FILE: A woman possessed

A woman possessed

I still remember that camping trip, it will be forever burned into the wrinkles in my brain--for one very particular reason. I had never, up to that point, witnessed someone lose their mind. I’d met those who’d long since lost it, sure, and certainly I’ve met a couple people who still possessed their mental faculties (though, fewer than one would expect), but I’d never witnessed the actual process of one losing it until that day. And for it to happen with such eroticism? Such drama?
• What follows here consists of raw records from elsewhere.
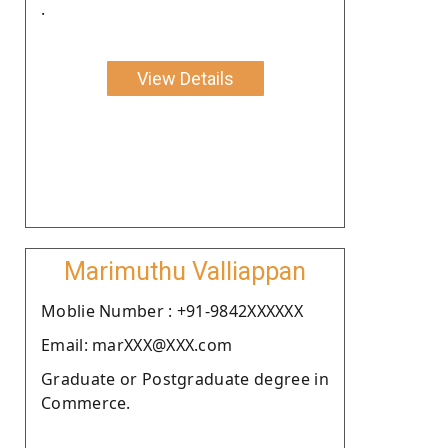
.
View Details
Marimuthu Valliappan
Moblie Number : +91-9842XXXXXX
Email: marXXX@XXX.com
Graduate or Postgraduate degree in
Commerce.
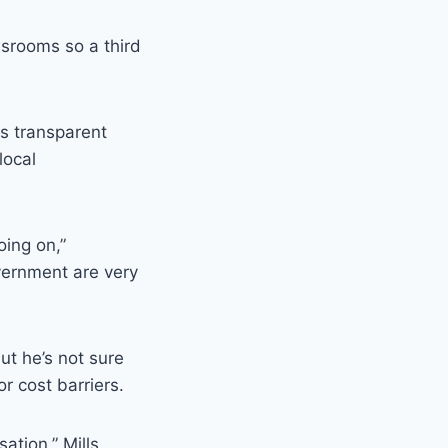
srooms so a third
s transparent
local
oing on,”
vernment are very
ut he’s not sure
or cost barriers.
ation,” Mills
Stress attacked me the second I woke up, an omen for things to come. I had agreed to help a close childhood friend of mine move out of his apartment for the first time, but I slept through the event several times over. Waking was immediately coupled with apologies. With that out of the way, it was time to focus on the day at hand, or what I had left of it. It was Rena’s birthday. Rena, sweet dear Rena, bizarre and not all there behind the eyes but beautiful in a very uniquely alien manner. She stood almost 6 feet tall, thin but with noticeable breasts, when she (rarely) had them on display. Long curly hair topped her birdlike physiognomy, with her big round eyes she always looked like a deer in the headlights. Her eyebrows tilted slightly upwards in the middle which inspired a protective instinct within me. The things she would say would make your head spin. Theories of psychic energies, empaths, energy reading, fortune telling—she was the single most esoteric woman I have ever encountered. She had a post humanist streak, thanks to her obsession with AI and attraction to the eccentric billionaires the rest of us would rather see beheaded, if just to shut them up. She always adorned herself with glittering makeup which accentuated her alien appearance and truly made her seem beyond human.

Was she gorgeous? Absolutely. Did she inspire curiosity, make you hang on every word she uttered out of sheer interest? Undoubtedly. Was she particularly intelligent? Not even slightly. You can imagine the success of the plan she had decided on for the annual celebration of herself. After hours of wrangling, changed plans, driving to one side of the city and then to the exact opposite side, we finally successfully made it to a campground. With us we brought Kazmer, the drummer in my band at the time, Jean, a gorgeous woman with whom I felt and still feel I have much unresolved tension with, and dark, fair and beautiful Angel. Kazmer supplied the drive, I the tent and firewood, and the lovely ladies brought with them the real entertainment of the night, a bag of psilocybin mushrooms. This maddening fungus was sure to provide us all with an enjoyable time. Rena, with her weak constitution and love of all substances besides, strangely enough, marijuana, was already chomping at the fungus on the car ride over. Next most consumption was done by Jean followed by Angel and me.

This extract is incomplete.